Maybe after What Happened, Weiner can take a shot at Weiner Happened.
His defense strategy takes a big ugly leaf out of Hillary's stained book.
Disgraced former New York congressman Anthony Weiner is no predator and should be spared from prison at his sentencing for sexting with a 15-year-old North Carolina girl who dreamed about affecting the U.S. presidential election, his lawyers told a judge on Wednesday.
The lawyers said the investigation of Weiner was "quite improperly injected into the U.S. presidential election, quite possibly affecting its outcome."
"After the election was over, the high school student told government investigators that this had been one of her goals from the outset," Weiner's lawyers wrote.
It's a conspiracy!
Hillary should have won and Weiner shouldn't face the consequences. The whole thing was a conspiracy to interfere with the election.
The legal filing is utterly bizarre. Which is exactly what you would expect from the product of a political movement that exists in its own reality. But it's also pitched to an audience of Dems that has been made receptive to these conspiracy theories.
The court filing included letters from Weiner and his estranged wife, Hillary Clinton aide Huma Abedin, who appeared with him in state court earlier in the day at a divorce proceeding.
Hours earlier, Weiner and Abedin appeared briefly before a judge in their divorce case. They sat side by side and chatted casually while their lawyers met with state Supreme Court Justice Michael L. Katz.
Stand by your man.
"He responded to the victim's request for sexually explicit messages not because she was a teenager but in spite of it," the lawyers said.
That's a very Clintonesque defense.
The 15-year-old girl first told DailyMail.com about her online affair with Weiner last September.

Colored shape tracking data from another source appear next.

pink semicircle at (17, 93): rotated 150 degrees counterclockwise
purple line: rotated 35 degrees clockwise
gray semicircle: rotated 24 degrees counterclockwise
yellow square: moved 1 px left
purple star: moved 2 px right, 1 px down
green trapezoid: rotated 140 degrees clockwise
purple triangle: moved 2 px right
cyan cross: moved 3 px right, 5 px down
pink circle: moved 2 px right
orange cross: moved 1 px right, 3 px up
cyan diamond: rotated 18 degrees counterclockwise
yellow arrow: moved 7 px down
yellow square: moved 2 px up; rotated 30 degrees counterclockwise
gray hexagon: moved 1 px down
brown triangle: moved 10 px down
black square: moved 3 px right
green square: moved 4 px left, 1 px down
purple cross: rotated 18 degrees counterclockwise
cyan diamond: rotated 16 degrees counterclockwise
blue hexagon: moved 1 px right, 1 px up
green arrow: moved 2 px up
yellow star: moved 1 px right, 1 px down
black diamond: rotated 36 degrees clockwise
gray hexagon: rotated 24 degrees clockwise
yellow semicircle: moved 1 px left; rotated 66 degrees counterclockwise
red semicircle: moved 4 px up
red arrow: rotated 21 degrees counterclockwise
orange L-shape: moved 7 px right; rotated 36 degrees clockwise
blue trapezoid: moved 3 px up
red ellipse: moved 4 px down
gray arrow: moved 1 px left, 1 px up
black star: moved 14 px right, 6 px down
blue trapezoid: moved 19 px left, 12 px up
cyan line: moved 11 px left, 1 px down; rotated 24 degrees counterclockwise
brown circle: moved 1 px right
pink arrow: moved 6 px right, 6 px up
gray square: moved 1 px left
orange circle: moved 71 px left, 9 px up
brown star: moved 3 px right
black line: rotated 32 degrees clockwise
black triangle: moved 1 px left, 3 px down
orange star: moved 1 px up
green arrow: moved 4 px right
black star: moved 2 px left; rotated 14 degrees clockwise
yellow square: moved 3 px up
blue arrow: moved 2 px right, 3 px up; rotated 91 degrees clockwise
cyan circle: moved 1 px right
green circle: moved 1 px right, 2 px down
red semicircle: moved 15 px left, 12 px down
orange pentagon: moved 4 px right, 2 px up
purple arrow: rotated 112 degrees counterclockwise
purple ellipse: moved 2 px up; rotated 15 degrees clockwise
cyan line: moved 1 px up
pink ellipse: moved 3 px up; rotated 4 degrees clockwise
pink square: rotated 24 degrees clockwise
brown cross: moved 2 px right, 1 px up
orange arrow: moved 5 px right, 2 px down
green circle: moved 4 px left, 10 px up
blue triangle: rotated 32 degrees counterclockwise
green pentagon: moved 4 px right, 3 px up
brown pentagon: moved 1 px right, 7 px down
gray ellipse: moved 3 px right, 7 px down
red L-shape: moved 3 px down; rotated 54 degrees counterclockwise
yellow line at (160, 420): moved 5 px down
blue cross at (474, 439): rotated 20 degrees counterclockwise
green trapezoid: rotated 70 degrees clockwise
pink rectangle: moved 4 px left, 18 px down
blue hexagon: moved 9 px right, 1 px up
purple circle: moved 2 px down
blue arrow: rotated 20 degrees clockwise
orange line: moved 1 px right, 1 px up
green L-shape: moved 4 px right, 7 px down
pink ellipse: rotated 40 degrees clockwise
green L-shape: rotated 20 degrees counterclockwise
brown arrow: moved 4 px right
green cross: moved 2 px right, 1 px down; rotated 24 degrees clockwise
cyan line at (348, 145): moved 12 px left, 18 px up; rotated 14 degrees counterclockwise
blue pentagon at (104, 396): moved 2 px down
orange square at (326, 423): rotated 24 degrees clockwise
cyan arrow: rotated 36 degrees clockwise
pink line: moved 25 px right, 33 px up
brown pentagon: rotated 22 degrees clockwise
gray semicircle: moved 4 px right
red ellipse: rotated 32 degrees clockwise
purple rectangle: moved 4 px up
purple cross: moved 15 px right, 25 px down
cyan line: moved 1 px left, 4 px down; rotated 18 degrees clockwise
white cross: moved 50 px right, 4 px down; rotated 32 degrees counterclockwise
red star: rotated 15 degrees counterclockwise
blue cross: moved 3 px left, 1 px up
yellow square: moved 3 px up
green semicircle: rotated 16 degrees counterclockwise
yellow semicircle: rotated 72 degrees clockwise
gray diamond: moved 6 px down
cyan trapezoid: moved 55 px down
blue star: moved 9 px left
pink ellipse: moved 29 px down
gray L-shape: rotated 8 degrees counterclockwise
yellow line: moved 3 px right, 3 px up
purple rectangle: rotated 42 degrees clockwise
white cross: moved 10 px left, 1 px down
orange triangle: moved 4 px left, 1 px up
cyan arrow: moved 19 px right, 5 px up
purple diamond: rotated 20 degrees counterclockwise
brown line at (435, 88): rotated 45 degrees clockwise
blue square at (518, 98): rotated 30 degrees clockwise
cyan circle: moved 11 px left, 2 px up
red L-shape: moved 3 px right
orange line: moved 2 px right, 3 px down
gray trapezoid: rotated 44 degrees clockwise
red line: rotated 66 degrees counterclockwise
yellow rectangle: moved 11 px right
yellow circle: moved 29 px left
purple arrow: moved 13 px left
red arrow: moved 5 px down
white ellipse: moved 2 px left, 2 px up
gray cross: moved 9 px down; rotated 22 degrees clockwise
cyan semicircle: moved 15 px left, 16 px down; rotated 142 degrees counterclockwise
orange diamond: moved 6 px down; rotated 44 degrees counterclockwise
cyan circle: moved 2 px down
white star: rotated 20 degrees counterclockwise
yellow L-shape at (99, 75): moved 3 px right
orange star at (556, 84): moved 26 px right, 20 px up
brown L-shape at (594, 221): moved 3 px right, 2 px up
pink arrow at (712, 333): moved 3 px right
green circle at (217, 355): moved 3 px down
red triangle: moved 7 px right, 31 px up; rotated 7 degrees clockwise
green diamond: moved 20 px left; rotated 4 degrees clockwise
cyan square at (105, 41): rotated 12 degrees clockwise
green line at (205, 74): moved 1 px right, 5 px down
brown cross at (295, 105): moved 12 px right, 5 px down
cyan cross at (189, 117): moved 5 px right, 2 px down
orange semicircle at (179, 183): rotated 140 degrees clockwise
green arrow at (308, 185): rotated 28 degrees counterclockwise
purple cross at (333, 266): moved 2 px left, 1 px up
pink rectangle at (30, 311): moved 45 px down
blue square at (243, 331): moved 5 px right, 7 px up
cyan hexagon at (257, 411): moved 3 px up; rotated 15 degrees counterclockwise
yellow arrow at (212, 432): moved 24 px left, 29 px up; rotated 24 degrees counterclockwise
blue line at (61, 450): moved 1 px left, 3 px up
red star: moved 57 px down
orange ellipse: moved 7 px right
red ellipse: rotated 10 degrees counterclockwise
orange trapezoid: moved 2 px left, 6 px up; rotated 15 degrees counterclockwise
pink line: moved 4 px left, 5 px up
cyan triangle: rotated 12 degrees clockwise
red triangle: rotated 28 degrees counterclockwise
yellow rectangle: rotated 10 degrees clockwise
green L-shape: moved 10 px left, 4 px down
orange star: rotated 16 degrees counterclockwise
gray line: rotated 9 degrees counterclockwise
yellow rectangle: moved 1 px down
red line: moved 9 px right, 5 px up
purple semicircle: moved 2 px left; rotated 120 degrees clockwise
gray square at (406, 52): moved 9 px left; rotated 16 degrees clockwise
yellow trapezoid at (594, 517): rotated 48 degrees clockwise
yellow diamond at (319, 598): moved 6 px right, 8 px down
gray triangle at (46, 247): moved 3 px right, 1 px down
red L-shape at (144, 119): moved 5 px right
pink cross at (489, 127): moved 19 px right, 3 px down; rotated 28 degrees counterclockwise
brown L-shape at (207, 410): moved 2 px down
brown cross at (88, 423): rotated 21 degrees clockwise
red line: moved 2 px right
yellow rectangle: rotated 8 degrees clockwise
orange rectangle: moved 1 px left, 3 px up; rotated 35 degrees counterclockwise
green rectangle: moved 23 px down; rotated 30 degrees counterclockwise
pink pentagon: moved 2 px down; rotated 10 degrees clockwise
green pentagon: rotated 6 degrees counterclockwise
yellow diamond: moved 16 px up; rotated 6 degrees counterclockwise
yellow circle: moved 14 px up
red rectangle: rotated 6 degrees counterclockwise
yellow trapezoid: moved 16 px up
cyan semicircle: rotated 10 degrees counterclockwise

She described how he asked her to dress up in school girl outfits and participate in 'rape fantasies.'
Meanwhile his lawyer wants to be a novelist.
'This crime is a product of a sickness,' the memo read. 'No one can dispute that Anthony's operatic self-destruction, of which the instant case has been but the final act, was born of deep sickness.'
This sentence was born out of the frustrations of a failed writer.